---- EXERCISE DATA
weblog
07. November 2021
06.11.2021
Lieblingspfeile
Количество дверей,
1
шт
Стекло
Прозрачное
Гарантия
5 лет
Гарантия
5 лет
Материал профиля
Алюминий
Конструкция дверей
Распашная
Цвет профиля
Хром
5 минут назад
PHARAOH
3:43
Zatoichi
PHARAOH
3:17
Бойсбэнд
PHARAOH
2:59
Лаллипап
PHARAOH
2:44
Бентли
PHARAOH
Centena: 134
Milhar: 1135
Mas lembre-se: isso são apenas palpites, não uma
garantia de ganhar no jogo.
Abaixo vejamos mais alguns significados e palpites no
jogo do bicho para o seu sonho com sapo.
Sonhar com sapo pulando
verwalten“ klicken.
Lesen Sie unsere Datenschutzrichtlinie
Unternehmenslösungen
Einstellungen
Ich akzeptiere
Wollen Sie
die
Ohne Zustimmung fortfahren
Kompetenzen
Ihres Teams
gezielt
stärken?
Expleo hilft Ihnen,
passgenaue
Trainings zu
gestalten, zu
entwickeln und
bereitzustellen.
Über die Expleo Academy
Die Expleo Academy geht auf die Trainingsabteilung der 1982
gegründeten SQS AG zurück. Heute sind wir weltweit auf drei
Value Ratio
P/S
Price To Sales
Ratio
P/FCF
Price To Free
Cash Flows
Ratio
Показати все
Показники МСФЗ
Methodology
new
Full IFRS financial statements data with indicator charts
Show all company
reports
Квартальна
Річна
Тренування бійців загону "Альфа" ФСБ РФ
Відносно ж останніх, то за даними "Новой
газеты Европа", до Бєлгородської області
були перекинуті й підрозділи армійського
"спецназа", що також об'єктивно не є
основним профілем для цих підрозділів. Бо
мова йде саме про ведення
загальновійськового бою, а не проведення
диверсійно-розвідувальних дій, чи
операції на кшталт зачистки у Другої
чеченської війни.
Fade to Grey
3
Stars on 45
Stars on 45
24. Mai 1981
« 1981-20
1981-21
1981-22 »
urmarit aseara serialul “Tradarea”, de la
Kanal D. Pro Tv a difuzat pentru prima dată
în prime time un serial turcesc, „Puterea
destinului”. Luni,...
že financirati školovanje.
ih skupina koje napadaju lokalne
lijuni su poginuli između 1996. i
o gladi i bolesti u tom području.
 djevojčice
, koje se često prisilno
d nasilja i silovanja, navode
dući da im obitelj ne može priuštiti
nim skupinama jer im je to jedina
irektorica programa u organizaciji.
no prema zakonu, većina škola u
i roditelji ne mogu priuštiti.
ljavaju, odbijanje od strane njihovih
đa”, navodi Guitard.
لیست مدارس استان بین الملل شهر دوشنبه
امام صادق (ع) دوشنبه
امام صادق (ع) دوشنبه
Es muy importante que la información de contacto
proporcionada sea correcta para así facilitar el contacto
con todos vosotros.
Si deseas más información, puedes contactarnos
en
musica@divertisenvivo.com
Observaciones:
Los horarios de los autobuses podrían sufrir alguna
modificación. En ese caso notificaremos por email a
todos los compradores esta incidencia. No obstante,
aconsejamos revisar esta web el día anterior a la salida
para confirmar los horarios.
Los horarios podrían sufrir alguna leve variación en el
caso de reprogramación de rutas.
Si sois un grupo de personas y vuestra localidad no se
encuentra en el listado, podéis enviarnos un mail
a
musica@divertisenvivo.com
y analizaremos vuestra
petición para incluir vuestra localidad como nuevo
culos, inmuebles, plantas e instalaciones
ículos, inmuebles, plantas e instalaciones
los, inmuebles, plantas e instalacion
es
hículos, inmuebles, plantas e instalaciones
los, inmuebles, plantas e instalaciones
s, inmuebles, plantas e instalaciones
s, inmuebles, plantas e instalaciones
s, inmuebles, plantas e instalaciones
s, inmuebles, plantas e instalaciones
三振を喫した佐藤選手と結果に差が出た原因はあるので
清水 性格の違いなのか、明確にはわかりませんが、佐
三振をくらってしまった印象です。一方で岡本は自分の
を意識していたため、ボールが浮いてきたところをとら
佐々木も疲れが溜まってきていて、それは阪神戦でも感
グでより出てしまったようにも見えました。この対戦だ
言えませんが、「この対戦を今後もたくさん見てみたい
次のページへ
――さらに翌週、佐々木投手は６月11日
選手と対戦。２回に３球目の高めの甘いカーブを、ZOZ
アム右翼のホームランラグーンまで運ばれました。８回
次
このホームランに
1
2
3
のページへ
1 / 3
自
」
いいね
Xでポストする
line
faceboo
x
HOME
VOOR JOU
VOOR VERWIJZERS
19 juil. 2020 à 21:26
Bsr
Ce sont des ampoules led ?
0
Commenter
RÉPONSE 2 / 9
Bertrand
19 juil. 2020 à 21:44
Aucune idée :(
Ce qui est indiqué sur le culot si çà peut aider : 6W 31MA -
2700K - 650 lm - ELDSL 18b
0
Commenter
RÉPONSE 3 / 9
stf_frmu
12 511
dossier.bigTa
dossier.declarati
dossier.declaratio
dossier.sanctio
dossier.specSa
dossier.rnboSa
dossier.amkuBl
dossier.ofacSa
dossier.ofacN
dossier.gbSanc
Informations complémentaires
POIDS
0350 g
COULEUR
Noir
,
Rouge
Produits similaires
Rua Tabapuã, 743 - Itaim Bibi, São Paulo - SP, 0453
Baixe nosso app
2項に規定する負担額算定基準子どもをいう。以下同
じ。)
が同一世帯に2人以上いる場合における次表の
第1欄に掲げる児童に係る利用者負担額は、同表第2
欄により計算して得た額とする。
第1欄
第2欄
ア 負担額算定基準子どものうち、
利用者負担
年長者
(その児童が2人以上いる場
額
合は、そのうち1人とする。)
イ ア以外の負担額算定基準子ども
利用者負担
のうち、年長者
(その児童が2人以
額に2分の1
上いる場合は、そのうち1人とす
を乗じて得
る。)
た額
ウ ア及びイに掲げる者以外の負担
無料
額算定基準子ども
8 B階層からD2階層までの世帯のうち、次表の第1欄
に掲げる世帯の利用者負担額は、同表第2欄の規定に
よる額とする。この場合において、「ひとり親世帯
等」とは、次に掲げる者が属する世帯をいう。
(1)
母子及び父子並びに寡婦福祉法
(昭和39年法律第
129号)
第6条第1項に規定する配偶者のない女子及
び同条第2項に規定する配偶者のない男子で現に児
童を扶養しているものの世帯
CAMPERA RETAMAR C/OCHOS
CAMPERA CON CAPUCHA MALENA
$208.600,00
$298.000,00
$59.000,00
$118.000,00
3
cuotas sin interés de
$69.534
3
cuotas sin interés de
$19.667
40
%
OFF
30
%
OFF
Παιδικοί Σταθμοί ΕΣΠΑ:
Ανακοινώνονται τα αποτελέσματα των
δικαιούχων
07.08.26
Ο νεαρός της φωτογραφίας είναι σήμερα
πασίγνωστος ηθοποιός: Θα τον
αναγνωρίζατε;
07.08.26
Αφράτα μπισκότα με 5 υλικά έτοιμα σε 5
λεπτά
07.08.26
--------
--- TASK DESCRIPTION ---
Every line in the data that holds the string "sapo" should be copied.

--- RESPONSE TO THE TASK ---
jogo do bicho para o seu sonho com sapo.
Sonhar com sapo pulando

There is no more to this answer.